Çünkü Sökmen Baykara bir cümlelik paylaşımı ile kafamı karıştırdı.
Çünkü TOKİ o denli yetkilerle donatılmış ki, herhangi bir kişiye ait olsa bile mülkiyet hakkı filan dinlemeden o araziyi planlama, üzerine istediği inşaatı yapmaya, dilediğine ihale etmeye, ya da emanet usulü yapmaya yetkili. Bulunduğu kentin ne belediyesine ne mülki amirine ve ne de halkına sorma ihtiyacı yok. Bu eylemi varsa rant getiren araziniz o'nun üzerine de yapabilirler. Şimdi mimarlar, belediyenin imar müdürlüklerindeki yetkililer, araziniz pürüzlü ve inşaat yapamıyorsanız;
- ''TOKİ'ye başvur inşaat iznini alırsın'' diyorlar.
TOKİ'nin durumu bu. Yasa olduğu için de hiç bir mahkeme bu konunun iptali yoluna gidemiyor. Bugüne kadar da, bireyin en kutsal haklarından birinin mülkiyet hakkı olduğunu söyeleyen Anayasa Mahkemesi de kendine herhalde bir başvuru olmadığı için TOKİ'nin Anayasa'ya aykırı bir kurum olduğu yönünde karar vermedi.
TOKİ bugüne kadar nerede rant varsa oraya konuşlandı. Anladığım kadarı ile adına ister değişim, ister dönüşüm deyin, bu Kentsel Dönüşüm ve riskli binalar meselesi de bu yüzden çıktı. Amacın; sorunlu olduğu söylenen binaların, mülkiyet sahibinin iznine gerek olmaksızın yıkarak, inşaatlarını TOKİ'nin yapması, ya da yandaşlara müteahhitlik hizmetinin verilmesi olduğunu sanıyorum.
Bütün bu anlattıklarım doğru olmayabilir, ya da doğrudur. Bu satırları okuyanlar doğru ya da yanlış da diyemezler. Çünkü stadyum inşaatı konusunda ne kamuoyuna ne de meslek örgütlerine bilgi verilmedi. Bu insanların görüşlerine de başvurulmadı. Önceki ihale de öyle olmuştu ve 320 metre yüksekliğindeki rezidans inşaatından mahkemenin iptal kararından sonra duymuştuk.
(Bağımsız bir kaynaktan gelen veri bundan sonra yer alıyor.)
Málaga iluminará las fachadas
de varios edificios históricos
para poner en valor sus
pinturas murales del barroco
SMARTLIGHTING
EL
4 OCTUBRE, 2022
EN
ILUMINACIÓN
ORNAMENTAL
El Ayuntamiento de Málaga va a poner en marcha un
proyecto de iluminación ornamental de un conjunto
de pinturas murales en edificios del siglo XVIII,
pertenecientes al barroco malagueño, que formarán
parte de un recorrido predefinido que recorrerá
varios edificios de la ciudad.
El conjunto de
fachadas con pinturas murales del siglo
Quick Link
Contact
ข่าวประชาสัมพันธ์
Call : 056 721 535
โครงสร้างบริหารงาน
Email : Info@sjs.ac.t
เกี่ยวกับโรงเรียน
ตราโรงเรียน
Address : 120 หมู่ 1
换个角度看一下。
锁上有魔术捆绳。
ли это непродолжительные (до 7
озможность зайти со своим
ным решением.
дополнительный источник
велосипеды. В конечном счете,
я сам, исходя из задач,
Sanki şimdi de aynı senaryonun tekrarını yaşıyoruz. Stadyum inşaatı devam ederken, bu alanda müteahhide verilecek Antalya'nın en gözde arazisinin üzerine bir rezidansın dikildiğini göreceğiz. Öyle çok katlı olmasa, bir gecede konduruverecekler...
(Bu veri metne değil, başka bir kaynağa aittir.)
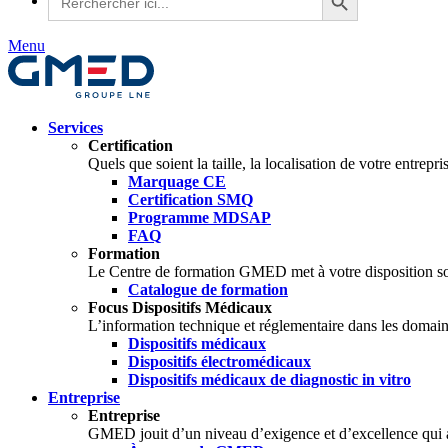
for:
Menu
Services
Certification
Quels que soient la taille, la localisation de votre entrep
Marquage CE
Certification SMQ
Programme MDSAP
FAQ
Formation
Le Centre de formation GMED met à votre disposition so
Catalogue de formation
Focus Dispositifs Médicaux
L’information technique et réglementaire dans les domain
Dispositifs médicaux
Dispositifs électromédicaux
Dispositifs médicaux de diagnostic in vitro
Entreprise
Entreprise
GMED jouit d’un niveau d’exigence et d’excellence qui a fa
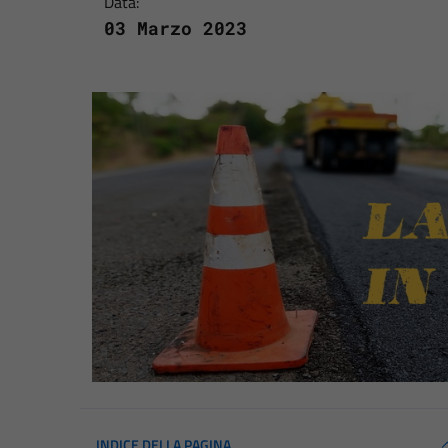
Data:
03 Marzo 2023
INDICE DELLA PAGINA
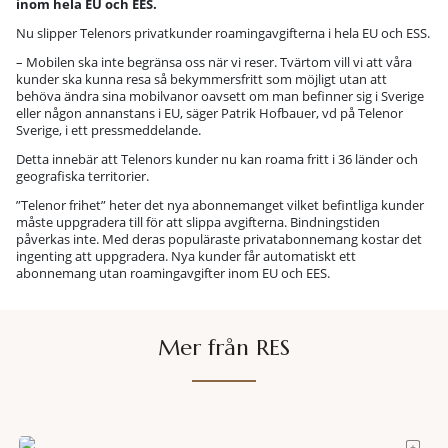
inom hela EU och EES.
Nu slipper Telenors privatkunder roamingavgifterna i hela EU och ESS.
– Mobilen ska inte begränsa oss när vi reser. Tvärtom vill vi att våra
kunder ska kunna resa så bekymmersfritt som möjligt utan att
behöva ändra sina mobilvanor oavsett om man befinner sig i Sverige
eller någon annanstans i EU, säger Patrik Hofbauer, vd på Telenor
Sverige, i ett pressmeddelande.
Detta innebär att Telenors kunder nu kan roama fritt i 36 länder och
geografiska territorier.
”Telenor frihet” heter det nya abonnemanget vilket befintliga kunder
måste uppgradera till för att slippa avgifterna. Bindningstiden
påverkas inte. Med deras populäraste privatabonnemang kostar det
ingenting att uppgradera. Nya kunder får automatiskt ett
abonnemang utan roamingavgifter inom EU och EES.
Mer från RES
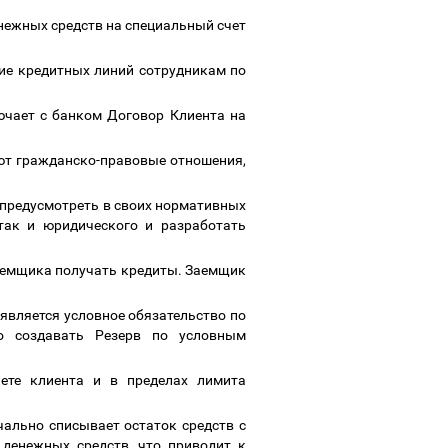
енежных средств на специальный счет
ие кредитных линий сотрудникам по
ючает с банком Договор Клиента на
ают гражданско-правовые отношения,
 предусмотреть в своих нормативных
 так и юридического и разработать
заемщика получать кредиты. Заемщик
оявляется условное обязательство по
о создавать Резерв по условным
чете клиента и в пределах лимита
чально списывает остаток средств с
 денежных средств, что приводит к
Çünkü bazı gerçekler milletten saklanıyor.
Çünkü TOKİ, stadyum inşaatının ihale bedeli 75 milyonu nasıl ödeyecek?
Nasıl ödeyeceğini söyleyeyim isterseniz. Bu alana dikilecek rezidansta Türel dönemindeki plan uygulanacaksa 64 katlı, 320 metre yükseklikte her katında otoparkı ve yüzme havuzu olan ve beheri asgari 3 milyon liradan satılacak 4 süper lüks daireden sağlanacak geliri ve ortaya çıkacak kar'ı gelin siz hesaplayın. Makineniz yoksa kolaylık sağlayayım: 4x64x3.000.000 eşittir 768 milyon... Çık 75 milyonunu...
Bekleyelim görelim, neler olacak? Benden söylemesi...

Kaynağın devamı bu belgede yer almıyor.